01.Jan.02,  first published by LA Times: read the original article here.

DESCANSO, Calif. (Los Angeles Times) Deep in a canyon in eastern San Diego County, the banner is an incongruous blue smudge against a rugged landscape of scrub oak and car-sized boulders.

The flag marks an emergency cold-weather kit, one of a series of aid stations that volunteers have begun installing in the mountains to help illegal border crossers who venture into terrain that can be as deadly as it is beautiful.
The aid stations consist of plastic storage bins crammed with blankets, sleeping bags, jackets, sweatshirts, food and bottled water. Marked by flags and blinking red bicycle lights atop eight-foot poles, the stations are the latest effort to prevent fatalities among migrants sneaking through Southern California's back country. In summer, most deaths occur in the Imperial County desert, but winter shifts the danger to San Diego's mountain country for illegal immigrants returning from holiday visits in Mexico. Seventy-two migrants have died here since 1996, most of them victims of freezing temperatures.
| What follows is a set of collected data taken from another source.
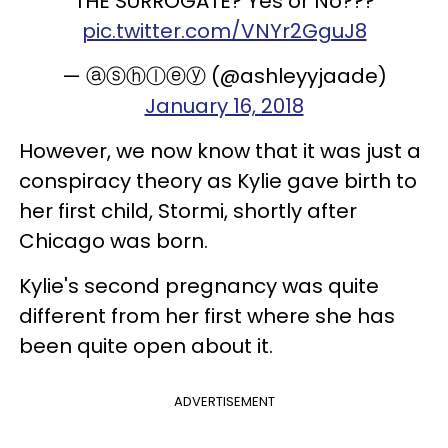
THE SURROGATE? Yes or No???
pic.twitter.com/VNYr2GguJ8
— ⓐⓢⓗⓛⓔⓨ (@ashleyyjaade)
January 16, 2018
However, we now know that it was just a
conspiracy theory as Kylie gave birth to
her first child, Stormi, shortly after
Chicago was born.
Kylie's second pregnancy was quite
different from her first where she has
been quite open about it.
ADVERTISEMENT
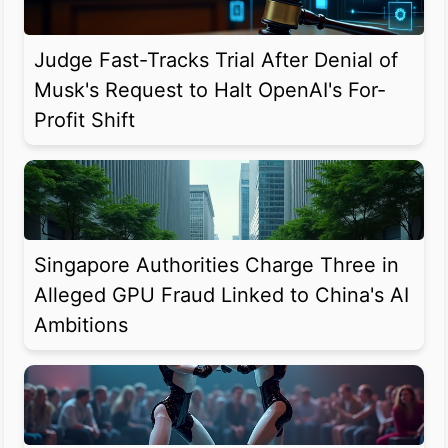
Judge Fast-Tracks Trial After Denial of
Musk's Request to Halt OpenAI's For-
Profit Shift
Singapore Authorities Charge Three in
Alleged GPU Fraud Linked to China's AI
Ambitions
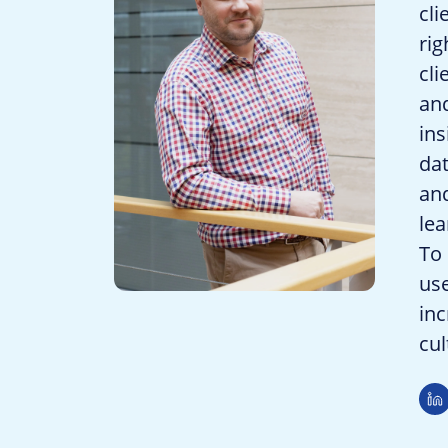
cli
rig
cli
and
ins
dat
and
lea
To 
use
inc
cul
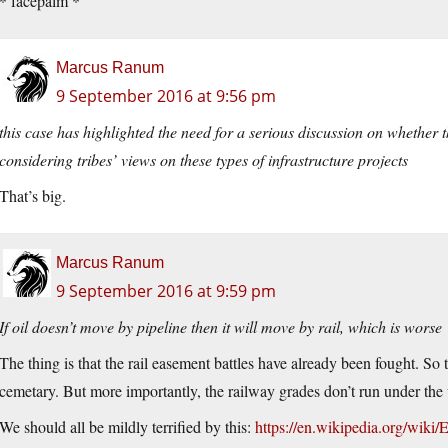
* facepalm *
Marcus Ranum
9 September 2016 at 9:56 pm
this case has highlighted the need for a serious discussion on whether 
considering tribes’ views on these types of infrastructure projects
That’s big.
Marcus Ranum
9 September 2016 at 9:59 pm
If oil doesn’t move by pipeline then it will move by rail, which is worse
The thing is that the rail easement battles have already been fought. So
cemetary. But more importantly, the railway grades don’t run under the 
We should all be mildly terrified by this:
https://en.wikipedia.org/wiki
"We know it's not going to solve everything, but if we can save one life, it's worth it," said Enrique Morones, a former San Diego Padres executive who is directing the winter effort.
Morones said he got the idea for the cold-weather kits after joining volunteers in placing water stations along commonly traveled routes in Imperial County for the last two years. The leader of that effort, John Hunter, is helping on the cold-weather project.
On a recent afternoon, Morones and Hunter hiked into Horsethief Canyon, about 15 miles north of the border in the Cleveland National Forest, to resupply bins they had set out two weeks earlier. At each, they added donated blankets, sweatshirts and trail-mix bars, though there was little sign that the aid bins had yet been used.

Not far away, eight migrants perished and more than 50 others had to be rescued in 1999 after they were caught in a freak April snowstorm that sent temperatures plummeting. Like many others crossing unlawfully, the victims were woefully unprepared for the cold. Some wore sneakers and T-shirts.
A year later, three others died during a winter storm in a neighboring section of the national forest.
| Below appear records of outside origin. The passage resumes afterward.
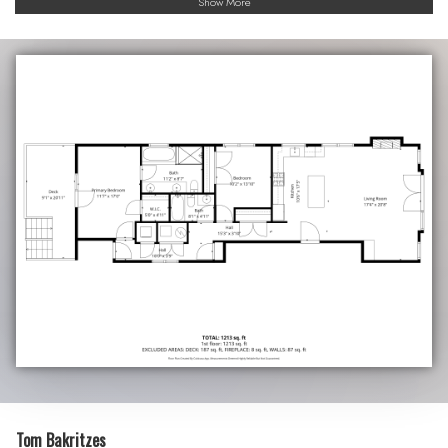
Show More
Tom Bakritzes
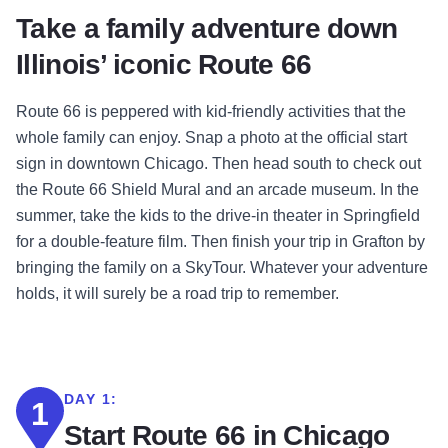
Take a family adventure down
Illinois’ iconic Route 66
Route 66 is peppered with kid-friendly activities that the
whole family can enjoy. Snap a photo at the official start
sign in downtown Chicago. Then head south to check out
the Route 66 Shield Mural and an arcade museum. In the
summer, take the kids to the drive-in theater in Springfield
for a double-feature film. Then finish your trip in Grafton by
bringing the family on a SkyTour. Whatever your adventure
holds, it will surely be a road trip to remember
.
DAY 1:
1
Start Route 66 in Chicago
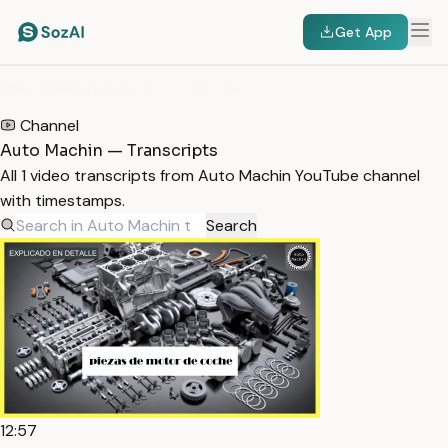
Get App
HOME
/
TRANSCRIPTS
/
AUTO MACHIN
Channel
Auto Machin — Transcripts
All 1 video transcripts from Auto Machin YouTube channel
with timestamps.
Search
12:57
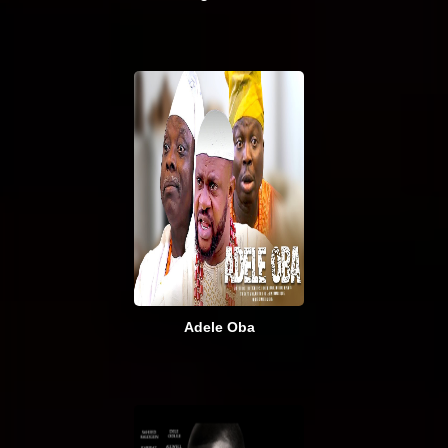
Adele Oba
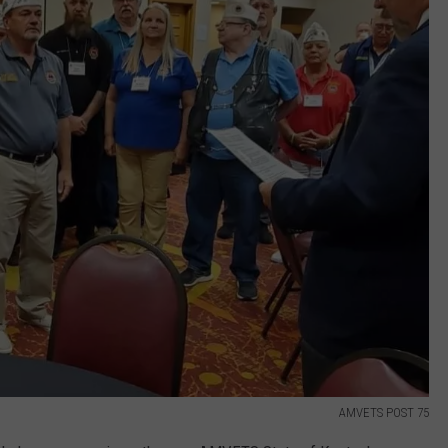
AMVETS POST 75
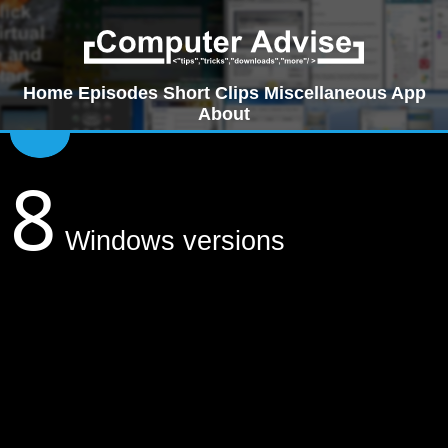
Home
Episodes
Short Clips
Miscellaneous
App
About
8
Windows versions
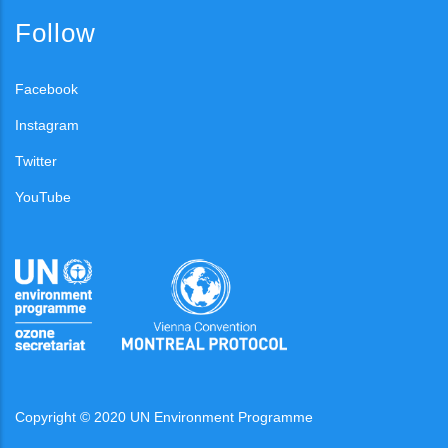
Follow
Facebook
Instagram
Twitter
YouTube
Copyright © 2020 UN Environment Programme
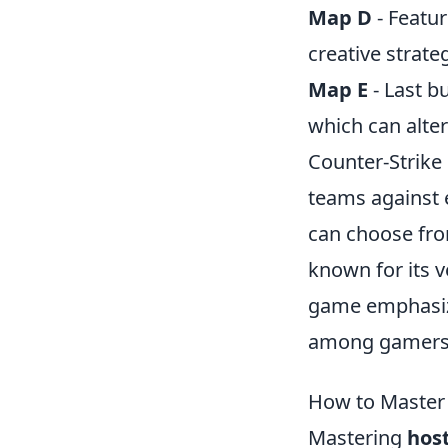
Map D
- Featur
creative strate
Map E
- Last b
which can alter
Counter-Strike 
teams against e
can choose fro
known for its v
game emphasize
among gamers
How to Master
Mastering
hos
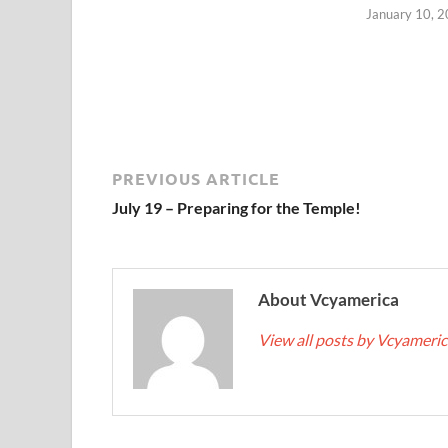
January 10, 
PREVIOUS ARTICLE
July 19 – Preparing for the Temple!
About Vcyamerica
View all posts by Vcyameri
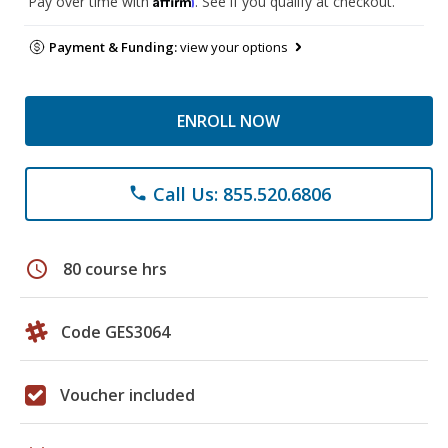
Pay over time with
. See if you qualify at checkout.
Payment & Funding:
view your options
ENROLL NOW
Call Us: 855.520.6806
phone
schedule
80 course hrs
Code GES3064
Voucher included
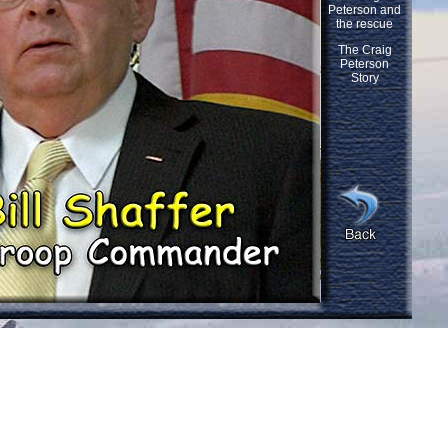
Peterson and
the rescue
The Craig
Peterson
Story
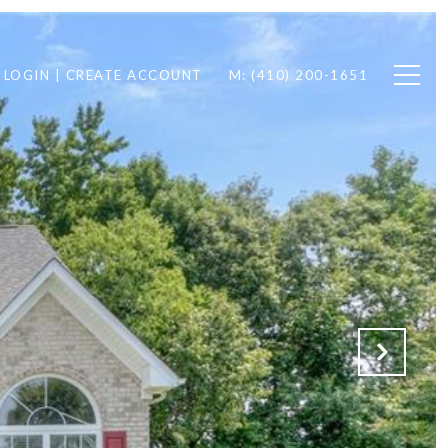
LOGIN | CREATE ACCOUNT
M: (410) 200-1651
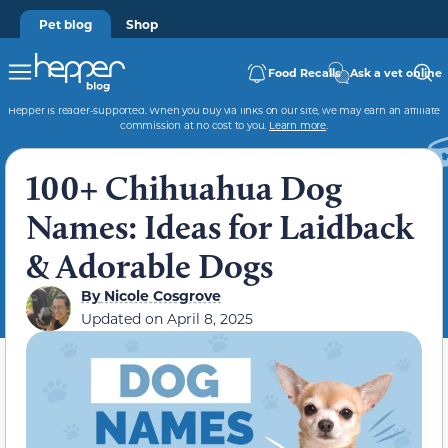
Pet blog
Shop
Food Recalls
Ask a vet online
Hepper is reader-supported. When you buy via links on our site, we may earn an affiliate
commission at no cost to you.
Learn more
.
100+ Chihuahua Dog
Names: Ideas for Laidback
& Adorable Dogs
By
Nicole Cosgrove
Updated on
April 8, 2025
"They may be hiking out there in the hills for two or three days and then they get caught in these storm events," said Nelson Dean, district ranger for the Descanso area. "They get wet in the lower elevations and then climb up and get into the colder and snowy conditions. Then they get into trouble."

Dean said the illegal crossers often hesitate to summon help. "We've found people that literally died along highways that are well-traveled," he said.

The number of deaths here jumped as the mountains became a popular smuggling route in response to the U.S. government campaign to reinforce the border near San Diego beginning in 1994. The fatalities, and a sharp rise in the number of forest fires, prompted authorities to form a border council made up of local, state and federal agencies.

The U.S. Border Patrol launched special snow-rescue squads, and upon word of bad weather, teams of forest rangers now patrol back roads in search of imperiled migrants.

Officials say those efforts are paying off. Last winter, there were no reported hypothermia deaths in the national forest, which covers 302,000 acres in San Diego County. At least 180 people were rescued, most of them in the mountains, according to the Border Patrol.

The Border Patrol knows about the new winter stations but is staying neutral.
"We'd rather the migrants not cross in that area at all," said Raleigh Leonard, an agency spokesman in San Diego. "It's a huge humanitarian effort, but we don't want to give these migrants a false sense of security."

Morones and Hunter hope to install 20 to 25 stations by the end of February. They are awaiting federal permission before putting any more on national forest land. The volunteers also have approached the Kumeyaay tribe in hopes of placing some kits on reservation land nearby.
Morones concedes that migrants in danger may never spot the stations amid the vast and rugged landscape. He acknowledges, too, that only changes in immigration policy will likely alter the deadly phenomenon.
"In the meantime," he said during the canyon hike, "we've got to be doing something."